- Twilight Sparkle (left) and Spike (right) visit the remains of the Golden Oak Library, which was destroyed in the climactic battle in the episode "Twilight's Kingdom".
- Episode no.: Season 5 Episode 3
- Directed by: Jim Miller
- Written by: Joanna Lewis & Kristine Songco
- Original air date: April 11, 2015
- Running time: 22 minutes

Episode chronology
| ← Previous "The Cutie Map" | Next → "Bloom & Gloom" |
- My Little Pony: Friendship Is Magic season 5

= Castle Sweet Castle =

"Castle Sweet Castle" is the third episode of the fifth season of the animated television series My Little Pony: Friendship Is Magic. The episode was written by Joanna Lewis and Kristine Songco and directed by Jim Miller. It originally aired on Discovery Family on April 11, 2015. In this episode, Twilight Sparkle's friends discover she has been avoiding her new castle because it doesn't feel like home, so they work together to help her create new memories.

== Plot ==
Twilight's friends notice she has been avoiding her new castle and spending excessive time helping them with unnecessary tasks, from over-cleaning Fluttershy's animals to repeatedly racing Rainbow Dash. When confronted during a pancake breakfast, Twilight admits the castle feels too big, cold, and empty to be a real home compared to her beloved Golden Oak Library. Her friends decide to redecorate the castle while she enjoys a relaxing day at the Ponyville Day Spa, with Spike tasked to keep her away until they finish.

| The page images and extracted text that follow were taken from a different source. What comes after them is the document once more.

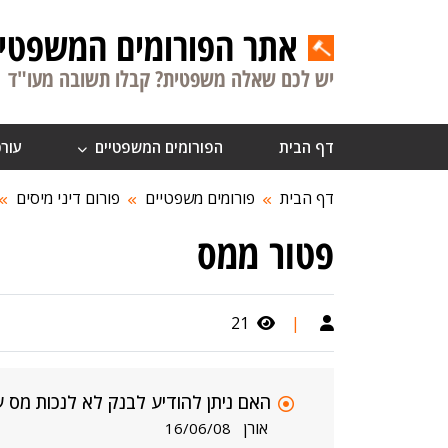
אתר הפורומים המשפטיי
יש לכם שאלה משפטית? קבלו תשובה מעו"ד
דף הבית
הפורומים המשפטיים
עורכ
דף הבית
פורומים משפטיים
פורום דיני מיסים
פטור ממס
21
|
האם ניתן להודיע לבנק לא לנכות מס ע
אורן
16/06/08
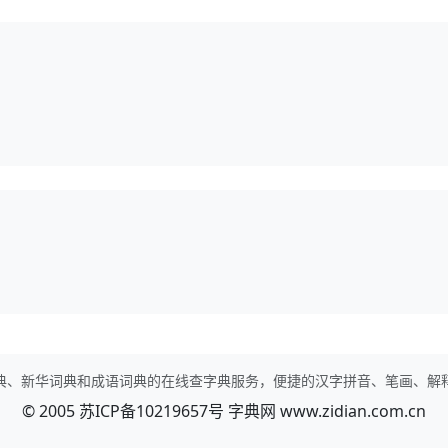
典、新华词典和成语词典的在线查字典服务，便捷的汉字拼音、笔画、解
© 2005
苏ICP备10219657号
字典网
www.zidian.com.cn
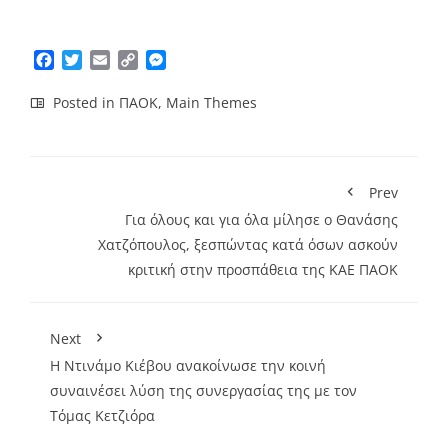
Facebook
Twitter
Email
Copy
Messenger
Link
Posted in
ΠΑΟΚ
,
Main Themes
Prev
Για όλους και για όλα μίλησε ο Θανάσης
Χατζόπουλος, ξεσπώντας κατά όσων ασκούν
κριτική στην προσπάθεια της ΚΑΕ ΠΑΟΚ
Next
Η Ντινάμο Κιέβου ανακοίνωσε την κοινή
συναινέσει λύση της συνεργασίας της με τον
Τόμας Κετζιόρα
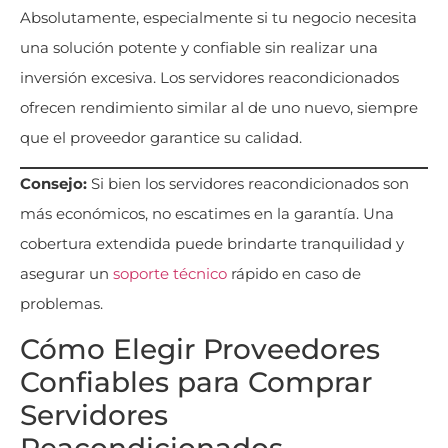
Absolutamente, especialmente si tu negocio necesita
una solución potente y confiable sin realizar una
inversión excesiva. Los servidores reacondicionados
ofrecen rendimiento similar al de uno nuevo, siempre
que el proveedor garantice su calidad.
Consejo:
Si bien los servidores reacondicionados son
más económicos, no escatimes en la garantía. Una
cobertura extendida puede brindarte tranquilidad y
asegurar un
soporte técnico
rápido en caso de
problemas.
Cómo Elegir Proveedores
Confiables para Comprar
Servidores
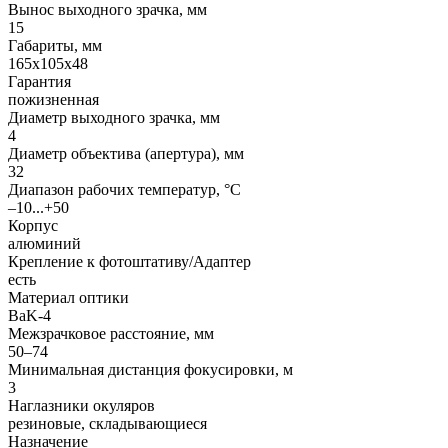
Вынос выходного зрачка, мм
15
Габариты, мм
165x105x48
Гарантия
пожизненная
Диаметр выходного зрачка, мм
4
Диаметр объектива (апертура), мм
32
Диапазон рабочих температур, °С
–10...+50
Корпус
алюминий
Крепление к фотоштативу/Адаптер
есть
Материал оптики
BaK-4
Межзрачковое расстояние, мм
50–74
Минимальная дистанция фокусировки, м
3
Наглазники окуляров
резиновые, складывающиеся
Назначение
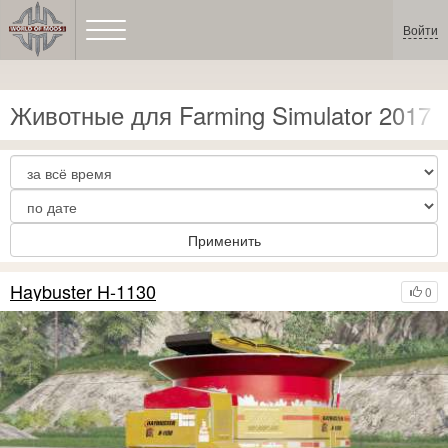
Войти
Животные для Farming Simulator 2017
Применить
Haybuster H-1130
0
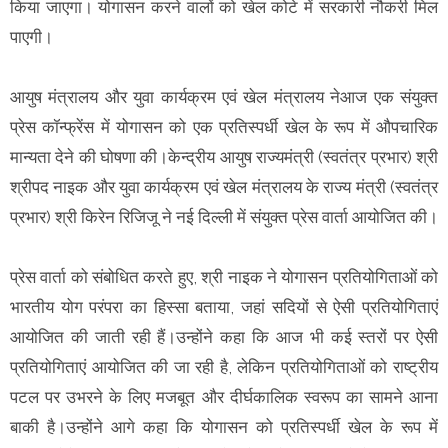
किया जाएगा। योगासन करने वालों को खेल कोटे में सरकारी नौकरी मिल
पाएगी।
आयुष मंत्रालय और युवा कार्यक्रम एवं खेल मंत्रालय नेआज एक संयुक्त
प्रेस कॉन्फ्रेंस में योगासन को एक प्रतिस्पर्धी खेल के रूप में औपचारिक
मान्यता देने की घोषणा की।केन्द्रीय आयुष राज्यमंत्री (स्वतंत्र प्रभार) श्री
श्रीपद नाइक और युवा कार्यक्रम एवं खेल मंत्रालय के राज्य मंत्री (स्वतंत्र
प्रभार) श्री किरेन रिजिजू ने नई दिल्ली में संयुक्त प्रेस वार्ता आयोजित की।
प्रेस वार्ता को संबोधित करते हुए, श्री नाइक ने योगासन प्रतियोगिताओं को
भारतीय योग परंपरा का हिस्सा बताया, जहां सदियों से ऐसी प्रतियोगिताएं
आयोजित की जाती रही हैं।उन्होंने कहा कि आज भी कई स्तरों पर ऐसी
प्रतियोगिताएं आयोजित की जा रही है, लेकिन प्रतियोगिताओं को राष्ट्रीय
पटल पर उभरने के लिए मजबूत और दीर्घकालिक स्वरूप का सामने आना
बाकी है।उन्होंने आगे कहा कि योगासन को प्रतिस्पर्धी खेल के रूप में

Each friend decorates according to their own tastes, resulting in a cluttered mishmash that transforms the throne room into chaos: Applejack adds hay bales and apple crates, Fluttershy brings various animals, Pinkie Pie installs hidden party cannons, Rainbow Dash hangs Wonderbolts memorabilia, and Rarity adds gemstone curtains and banners. Realizing their mistake, they strip away all the decorations and instead create a chandelier from the roots of the destroyed Golden Oak Library, adorned with gems depicting Twilight's cherished memories from her time in Ponyville. This moves Twilight to tears and helps her understand that home isn't about appearance but about the memories made there, finally making her ready to create new memories in her castle.

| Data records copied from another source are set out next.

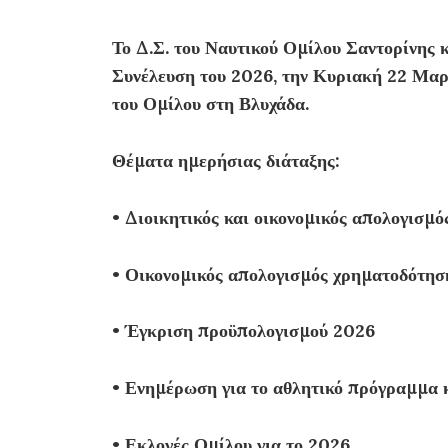
Το Δ.Σ. του Ναυτικού Ομίλου Σαντορίνης 
Συνέλευση του 2026, την Κυριακή 22 Μαρ
του Ομίλου στη Βλυχάδα.
Θέματα ημερήσιας διάταξης:
• Διοικητικός και οικονομικός απολογισμό
• Οικονομικός απολογισμός χρηματοδότησ
• Έγκριση προϋπολογισμού 2026
• Ενημέρωση για το αθλητικό πρόγραμμα κ
• Εκλογές Ομίλου για το 2026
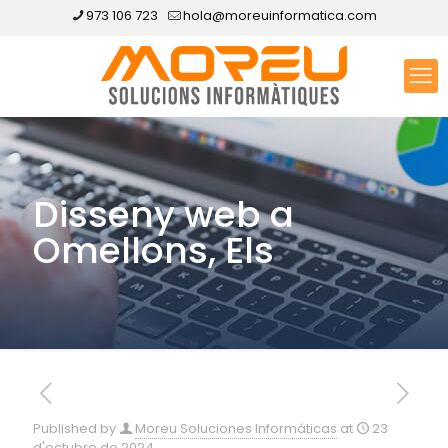
973 106 723
hola@moreuinformatica.com
Disseny web a
Omellons, Els
Published by
Moreu Soluciones Informáticas
at
23
d'octubre de 2024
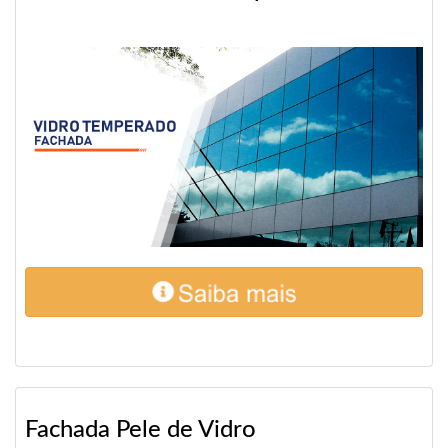
Fachada Pele de Vidro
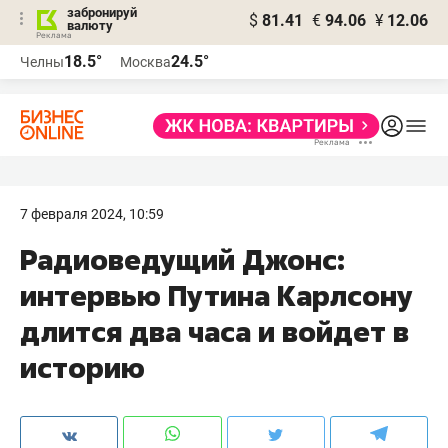
забронируй
$
81.41
€
94.06
¥
12.06
валюту
18.5°
24.5°
Челны
Москва
7 февраля 2024, 10:59
Радиоведущий Джонс:
интервью Путина Карлсону
длится два часа и войдет в
историю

== Broadcast and reception ==
=== Ratings ===
According to the Nielsen household ratings, the episode was watched by approximately 0.2 percent of American households and had 418,000 viewers.

=== Critical reception ===
Sherilyn Connelly, the author of Ponyville Confidential, gave the episode a "C+" rating. Daniel Alvarez of Unleash The Fanboy gave the episode a rating of 8.5 out of 10 and called it "very good" and "a great watch," praising the heartwarming ending and describing the climax as "truly special." He noted that the episode successfully explores Twilight's transition from her library to the castle for the first time and praised the catchy song "Make This Castle A Home," though he criticized minor elements like Pinkie Pie having an "off moment" with the spoon scene.